What is being asked »
For the data below, give the number of lines containing "ASIABUTTON" and nothing more.

(Saved data entries)
────────────────────────────────────────

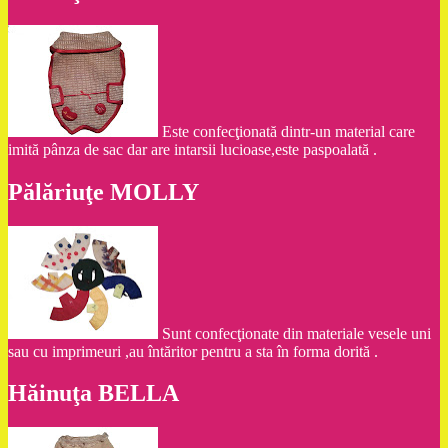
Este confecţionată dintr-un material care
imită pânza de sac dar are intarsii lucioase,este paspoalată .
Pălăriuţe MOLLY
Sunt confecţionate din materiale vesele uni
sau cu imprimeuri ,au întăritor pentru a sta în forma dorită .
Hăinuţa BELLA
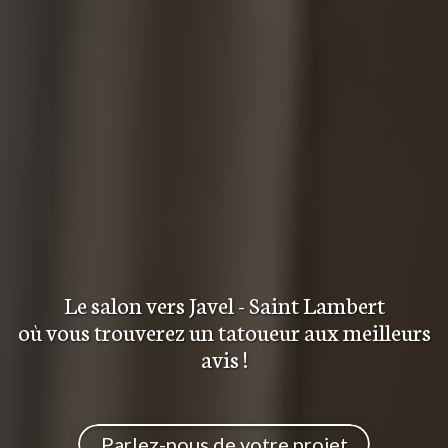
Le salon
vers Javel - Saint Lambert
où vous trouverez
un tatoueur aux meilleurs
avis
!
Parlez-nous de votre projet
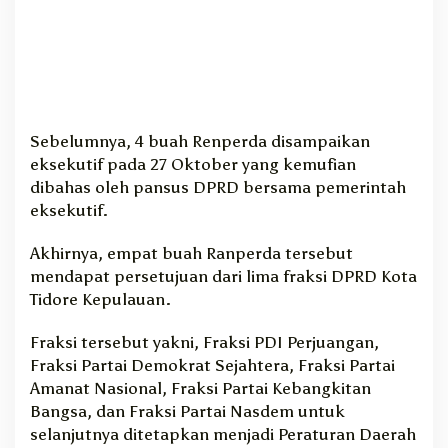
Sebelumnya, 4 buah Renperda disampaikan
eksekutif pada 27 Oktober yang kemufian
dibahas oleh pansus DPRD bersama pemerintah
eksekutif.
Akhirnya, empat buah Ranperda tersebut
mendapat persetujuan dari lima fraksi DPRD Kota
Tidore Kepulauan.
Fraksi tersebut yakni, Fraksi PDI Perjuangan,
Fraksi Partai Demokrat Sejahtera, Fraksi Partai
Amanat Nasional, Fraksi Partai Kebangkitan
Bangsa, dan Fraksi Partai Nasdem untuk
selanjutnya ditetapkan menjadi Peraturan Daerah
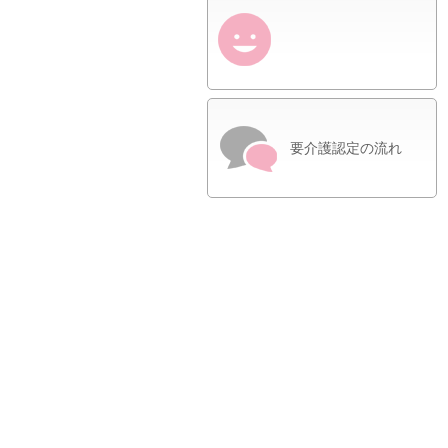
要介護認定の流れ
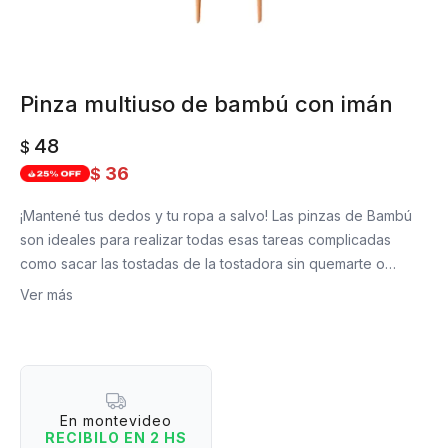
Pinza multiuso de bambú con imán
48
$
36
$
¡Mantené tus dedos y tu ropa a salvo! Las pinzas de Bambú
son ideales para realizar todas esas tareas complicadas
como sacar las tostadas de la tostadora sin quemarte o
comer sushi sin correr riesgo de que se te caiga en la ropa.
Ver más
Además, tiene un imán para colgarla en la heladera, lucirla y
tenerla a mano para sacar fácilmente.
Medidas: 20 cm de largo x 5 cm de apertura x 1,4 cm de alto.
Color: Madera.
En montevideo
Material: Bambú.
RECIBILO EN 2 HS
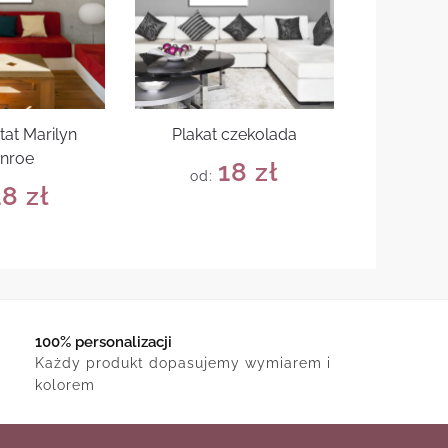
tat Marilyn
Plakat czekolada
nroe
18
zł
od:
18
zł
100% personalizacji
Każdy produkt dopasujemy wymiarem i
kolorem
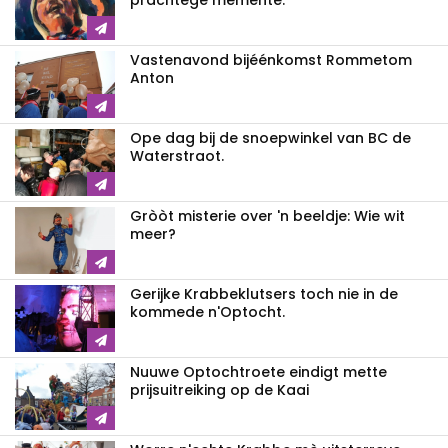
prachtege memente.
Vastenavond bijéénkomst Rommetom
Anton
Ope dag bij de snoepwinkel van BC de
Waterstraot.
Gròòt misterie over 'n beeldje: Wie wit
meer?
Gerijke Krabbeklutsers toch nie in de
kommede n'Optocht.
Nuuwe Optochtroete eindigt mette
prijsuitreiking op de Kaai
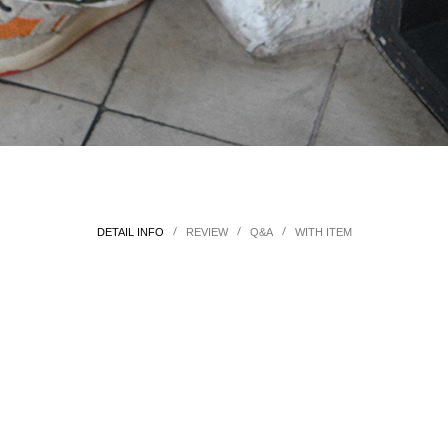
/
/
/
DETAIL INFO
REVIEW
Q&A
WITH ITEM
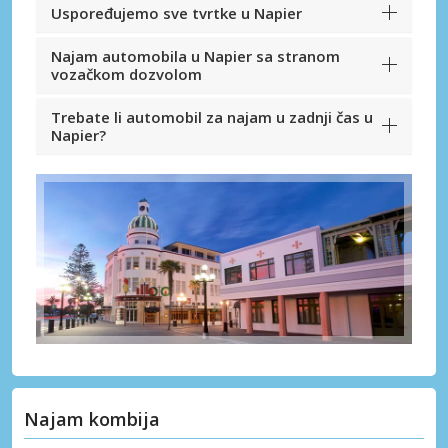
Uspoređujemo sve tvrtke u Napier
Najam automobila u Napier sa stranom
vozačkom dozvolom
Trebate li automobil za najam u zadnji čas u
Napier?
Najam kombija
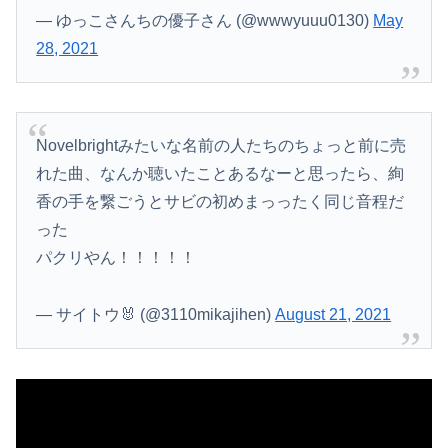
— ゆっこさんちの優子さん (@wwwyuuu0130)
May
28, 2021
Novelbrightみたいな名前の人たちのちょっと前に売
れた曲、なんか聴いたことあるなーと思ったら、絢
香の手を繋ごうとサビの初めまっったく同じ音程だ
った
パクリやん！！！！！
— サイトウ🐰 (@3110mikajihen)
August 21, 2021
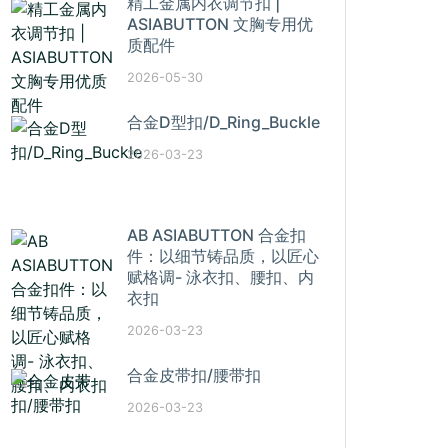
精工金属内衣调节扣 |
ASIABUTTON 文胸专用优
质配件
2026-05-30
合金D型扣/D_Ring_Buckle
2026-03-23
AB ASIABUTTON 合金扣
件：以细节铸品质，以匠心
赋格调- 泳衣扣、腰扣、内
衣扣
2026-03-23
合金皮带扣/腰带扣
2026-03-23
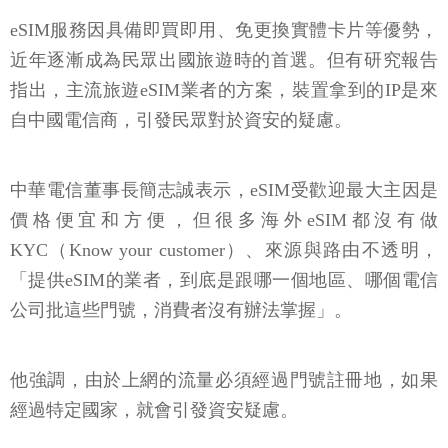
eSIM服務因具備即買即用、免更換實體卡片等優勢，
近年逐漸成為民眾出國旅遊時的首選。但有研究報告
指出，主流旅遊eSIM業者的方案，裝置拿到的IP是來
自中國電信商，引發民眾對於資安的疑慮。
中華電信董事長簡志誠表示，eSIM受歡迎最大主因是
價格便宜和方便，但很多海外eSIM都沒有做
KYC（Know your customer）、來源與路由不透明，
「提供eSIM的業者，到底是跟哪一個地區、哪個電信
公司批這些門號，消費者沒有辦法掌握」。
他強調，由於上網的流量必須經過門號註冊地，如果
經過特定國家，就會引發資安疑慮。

────────────────────────────────────────

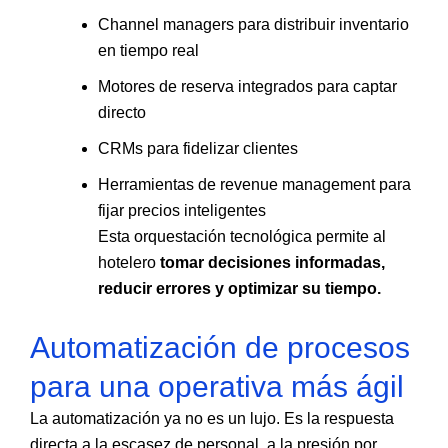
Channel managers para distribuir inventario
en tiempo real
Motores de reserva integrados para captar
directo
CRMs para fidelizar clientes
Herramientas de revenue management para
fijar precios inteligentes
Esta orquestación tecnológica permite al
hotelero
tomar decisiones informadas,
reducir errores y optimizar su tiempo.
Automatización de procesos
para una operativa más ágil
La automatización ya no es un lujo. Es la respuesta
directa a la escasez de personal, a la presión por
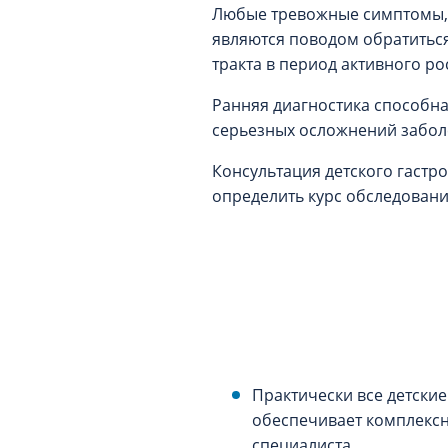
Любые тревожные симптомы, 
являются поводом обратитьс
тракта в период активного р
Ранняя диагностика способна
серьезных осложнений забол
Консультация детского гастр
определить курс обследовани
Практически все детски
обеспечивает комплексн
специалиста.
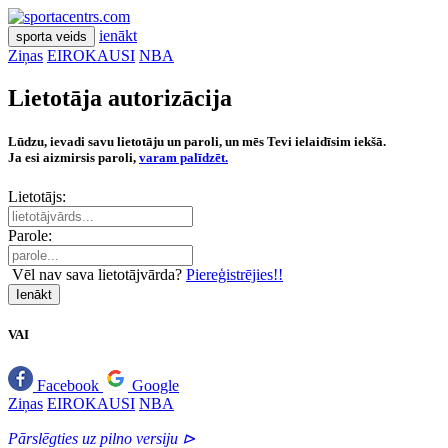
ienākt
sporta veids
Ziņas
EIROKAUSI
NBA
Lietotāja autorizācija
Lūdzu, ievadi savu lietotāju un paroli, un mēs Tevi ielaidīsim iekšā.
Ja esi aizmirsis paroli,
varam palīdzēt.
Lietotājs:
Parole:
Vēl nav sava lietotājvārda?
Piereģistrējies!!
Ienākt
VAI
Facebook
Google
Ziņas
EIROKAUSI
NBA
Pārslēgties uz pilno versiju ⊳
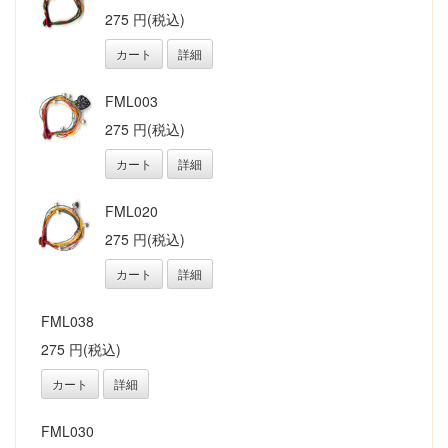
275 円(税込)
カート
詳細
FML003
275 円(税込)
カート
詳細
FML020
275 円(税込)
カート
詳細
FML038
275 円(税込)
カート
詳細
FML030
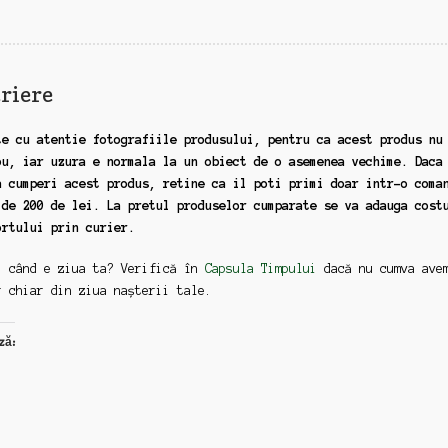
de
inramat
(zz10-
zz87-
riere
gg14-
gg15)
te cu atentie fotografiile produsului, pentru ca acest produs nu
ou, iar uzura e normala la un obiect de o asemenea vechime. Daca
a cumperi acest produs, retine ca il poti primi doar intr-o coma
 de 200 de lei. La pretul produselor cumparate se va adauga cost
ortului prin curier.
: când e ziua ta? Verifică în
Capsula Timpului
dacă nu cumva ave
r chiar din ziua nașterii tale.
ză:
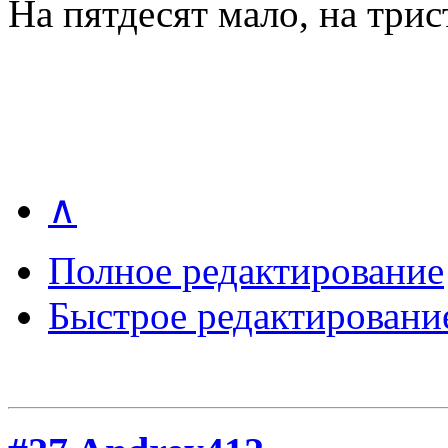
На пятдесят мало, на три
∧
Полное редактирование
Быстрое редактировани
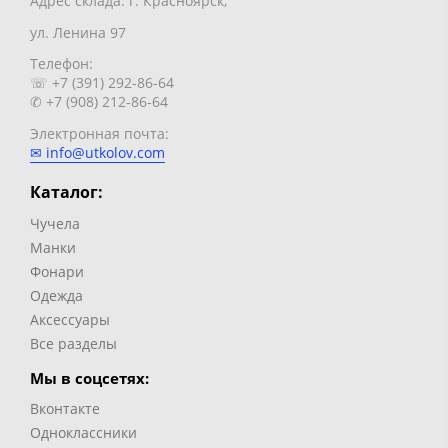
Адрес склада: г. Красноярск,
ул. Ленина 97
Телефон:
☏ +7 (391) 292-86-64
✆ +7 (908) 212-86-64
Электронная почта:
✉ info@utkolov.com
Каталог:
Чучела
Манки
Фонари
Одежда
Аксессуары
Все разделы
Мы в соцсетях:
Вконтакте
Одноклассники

────────────────────────────────────────

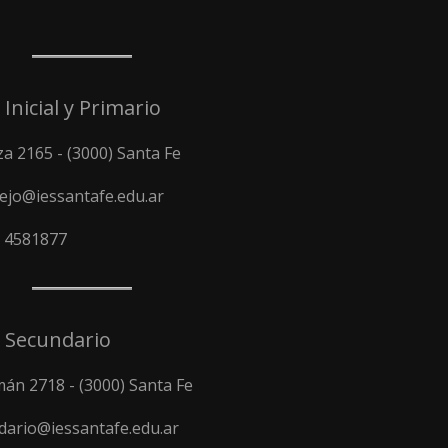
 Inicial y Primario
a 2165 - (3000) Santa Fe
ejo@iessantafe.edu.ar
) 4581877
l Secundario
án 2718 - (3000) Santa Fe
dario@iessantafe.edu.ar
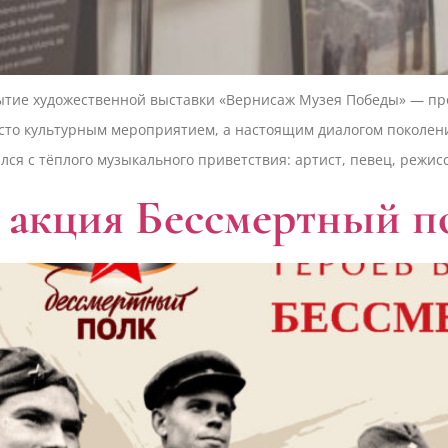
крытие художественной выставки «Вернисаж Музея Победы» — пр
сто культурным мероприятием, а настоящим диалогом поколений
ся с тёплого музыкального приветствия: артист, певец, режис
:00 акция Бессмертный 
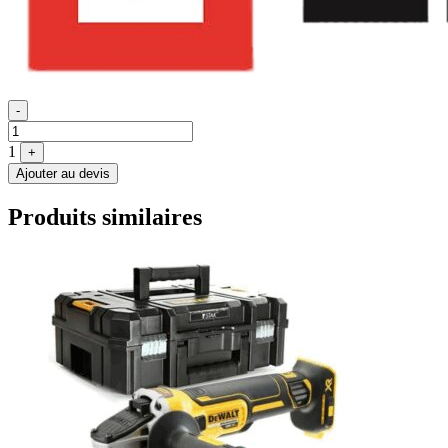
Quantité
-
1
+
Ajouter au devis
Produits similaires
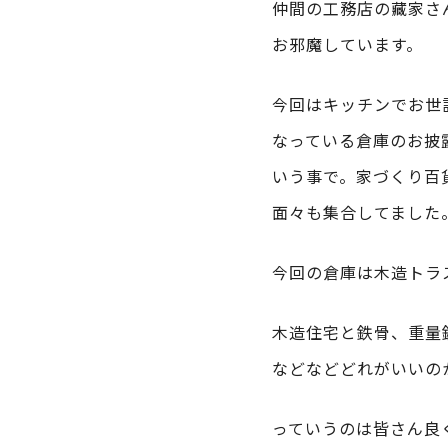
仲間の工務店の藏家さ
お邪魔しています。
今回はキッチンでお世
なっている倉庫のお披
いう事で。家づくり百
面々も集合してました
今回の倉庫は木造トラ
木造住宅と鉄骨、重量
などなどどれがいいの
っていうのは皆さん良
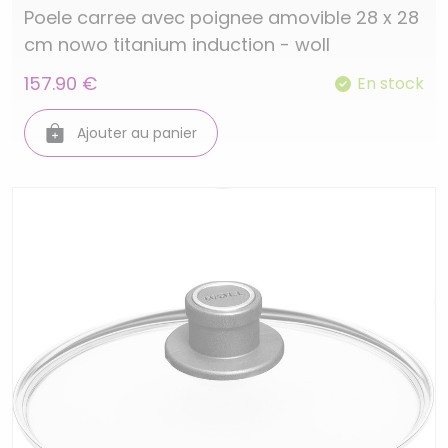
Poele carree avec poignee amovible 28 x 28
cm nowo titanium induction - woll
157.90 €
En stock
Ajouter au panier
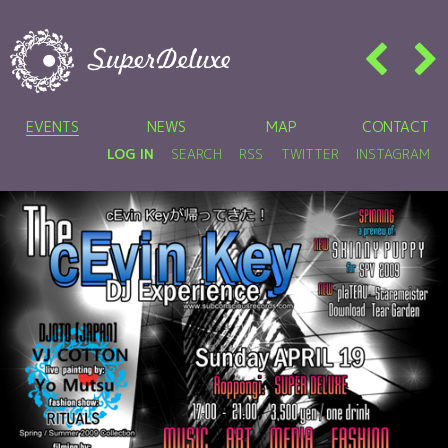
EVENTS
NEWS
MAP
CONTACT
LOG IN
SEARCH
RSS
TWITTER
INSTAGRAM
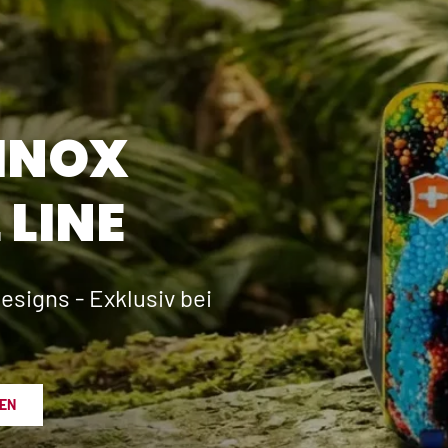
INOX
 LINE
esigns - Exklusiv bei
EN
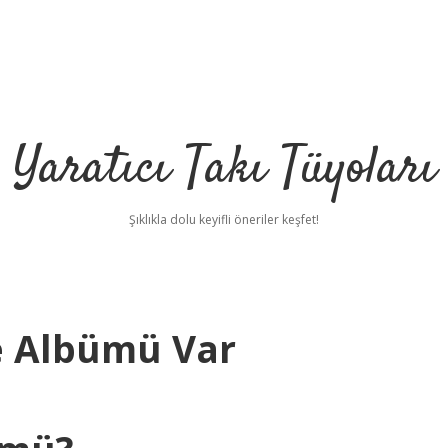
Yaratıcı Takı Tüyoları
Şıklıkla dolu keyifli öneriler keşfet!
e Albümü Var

────────────────────────────────────────

Response below »
2